From director Curtis Hanson (“L.A. Confidential,” “Wonder Boys,” “8 Mile”) comes a story of human relationships set in the high-stakes world of Las Vegas. Billie Offer (Drew Barrymore) is a young singer from Bakersfield with more heart than talent. Huck Cheever (Eric Bana) is a poker player whose emotions at the table often undermine his exceptional skill, especially when he is heads up with his father, poker legend L.C. Cheever (Robert Duvall). The one aptitude Billie and Huck seem to share is a knack for reading people — the difference is what they do with that gift. While Huck’s instincts enable him to take advantage of his opponents at the poker table and expertly avoid both emotional connections and long-term commitments in his personal life, Billie uses her intuition to see the emotional truth of those around her and sympathize with their pain.
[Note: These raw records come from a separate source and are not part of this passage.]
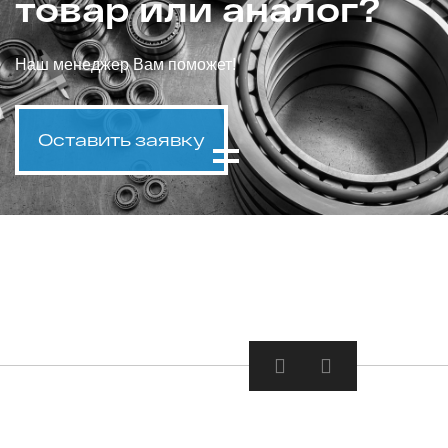
товар или аналог?
Наш менеджер Вам поможет!
Оставить заявку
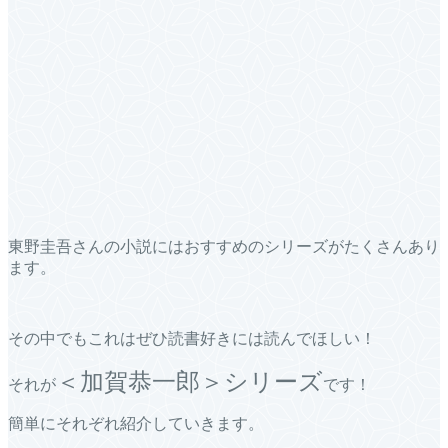
東野圭吾さんの小説にはおすすめのシリーズがたくさんあり
ます。
その中でもこれはぜひ読書好きには読んでほしい！
＜加賀恭一郎＞シリーズ
それが
です！
簡単にそれぞれ紹介していきます。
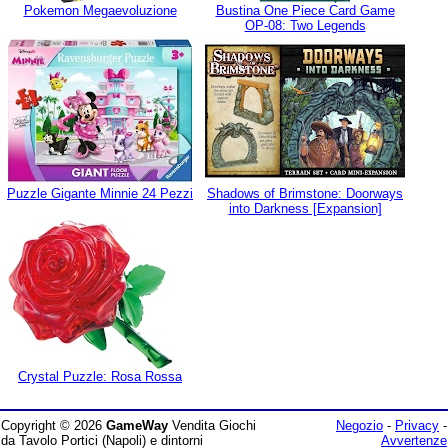
Pokemon Megaevoluzione
Bustina One Piece Card Game
OP-08: Two Legends
Puzzle Gigante Minnie 24 Pezzi
Shadows of Brimstone: Doorways
into Darkness [Expansion]
Crystal Puzzle: Rosa Rossa
Copyright © 2026
GameWay
Vendita Giochi
Negozio
-
Privacy
-
da Tavolo Portici (Napoli) e dintorni
Avvertenze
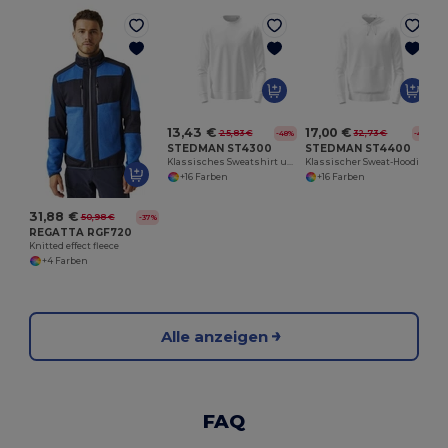
13,43 €
17,00 €
25,83 €
32,73 €
-48%
-48%
STEDMAN ST4300
STEDMAN ST4400
Klassisches Sweatshirt unisex
Klassischer Sweat-Hoodie unisex
+16 Farben
+16 Farben
31,88 €
50,98 €
-37%
REGATTA RGF720
Knitted effect fleece
+4 Farben
Alle anzeigen
FAQ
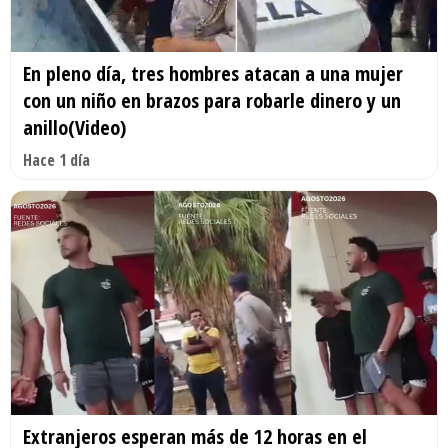
En pleno día, tres hombres atacan a una mujer
con un niño en brazos para robarle dinero y un
anillo(Video)
Hace 1 día
Extranjeros esperan más de 12 horas en el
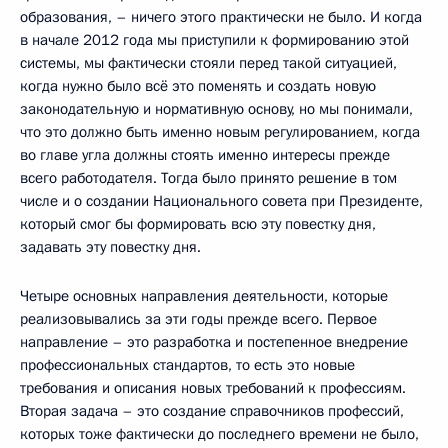
образования, – ничего этого практически не было. И когда
в начале 2012 года мы приступили к формированию этой
системы, мы фактически стояли перед такой ситуацией,
когда нужно было всё это поменять и создать новую
законодательную и нормативную основу, но мы понимали,
что это должно быть именно новым регулированием, когда
во главе угла должны стоять именно интересы прежде
всего работодателя. Тогда было принято решение в том
числе и о создании Национального совета при Президенте,
который смог бы формировать всю эту повестку дня,
задавать эту повестку дня.
Четыре основных направления деятельности, которые
реализовывались за эти годы прежде всего. Первое
направление – это разработка и постепенное внедрение
профессиональных стандартов, то есть это новые
требования и описания новых требований к профессиям.
Вторая задача – это создание справочников профессий,
которых тоже фактически до последнего времени не было,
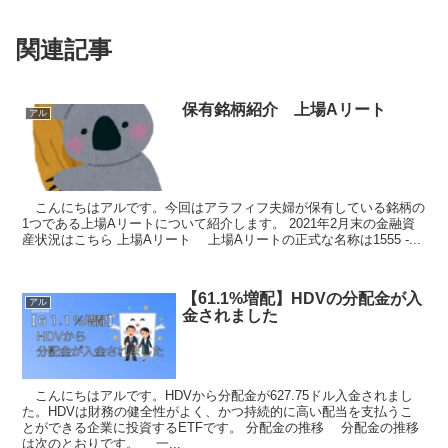
関連記事
保有銘柄紹介 上場Aリート
アル
こんにちはアルです。今回はアラフィフ夫婦が保有している銘柄の
1つである上場Aリートについて紹介します。 2021年2月末の金融資
産状況はこちら 上場Aリート 上場Aリートの正式な名称は1555 -...
【61.1%増配】HDVの分配金が入
アル
金されました
こんにちはアルです。HDVから分配金が627.75ドル入金されまし
た。HDVは財務の健全性がよく、かつ持続的に高い配当を支払うこ
とができる企業に投資するETFです。 分配金の推移 分配金の推移
は次のとおりです。 一...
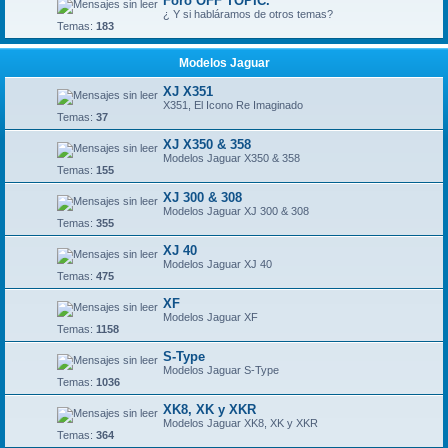
Foro OFF TOPIC.
¿ Y si habláramos de otros temas?
Temas:
183
Modelos Jaguar
XJ X351
X351, El Icono Re Imaginado
Temas:
37
XJ X350 & 358
Modelos Jaguar X350 & 358
Temas:
155
XJ 300 & 308
Modelos Jaguar XJ 300 & 308
Temas:
355
XJ 40
Modelos Jaguar XJ 40
Temas:
475
XF
Modelos Jaguar XF
Temas:
1158
S-Type
Modelos Jaguar S-Type
Temas:
1036
XK8, XK y XKR
Modelos Jaguar XK8, XK y XKR
Temas:
364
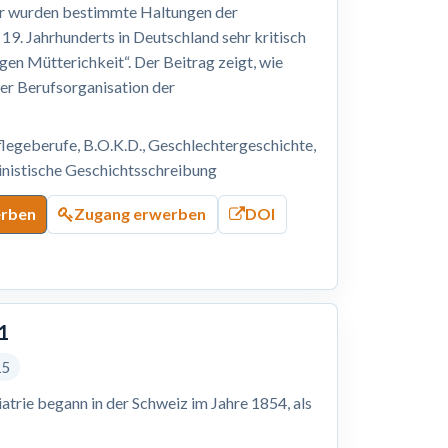
tur wurden bestimmte Haltungen der
. Jahrhunderts in Deutschland sehr kritisch
gen Mütterichkeit“. Der Beitrag zeigt, wie
er Berufsorganisation der
legeberufe, B.O.K.D., Geschlechtergeschichte,
ministische Geschichtsschreibung
erben
Zugang erwerben
DOI
1
15
atrie begann in der Schweiz im Jahre 1854, als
When these two meet, the real game begins. If Huck is going to win Billie’s heart, he must learn to play cards the way he has been living life and live his life the way he has been playing cards.
Since a good many scenes in this film involve playing poker, it would have been nice had I known more about this particular card game. However, I know enough to know that it is an addiction with some people and this is one of the plot scenarios involving the character of Huck Cheever (Eric Bana). He doesn’t know when to stop, even when it comes to stealing money from his girlfriend, Billie, played by Drew Barrymore. Drew Barrymore was, for me, the most interesting character to watch in this film because of her grit in standing up to Huck when he goes astray, which happens more than once in the movie. She also is a likable actress who plays a charming, likable character. Robert Duvall is interesting to watch as Huck’s father, a man who has made some mistakes that Huck can’t seem to forget.
The film would be slow moving for those who don’t wish to watch very many card scenes. Unfortunately, it is not approved by Dove due to a sexual relationship between two unmarried characters, as well as an utterance of Biblical profanity, which is something Dove never approves.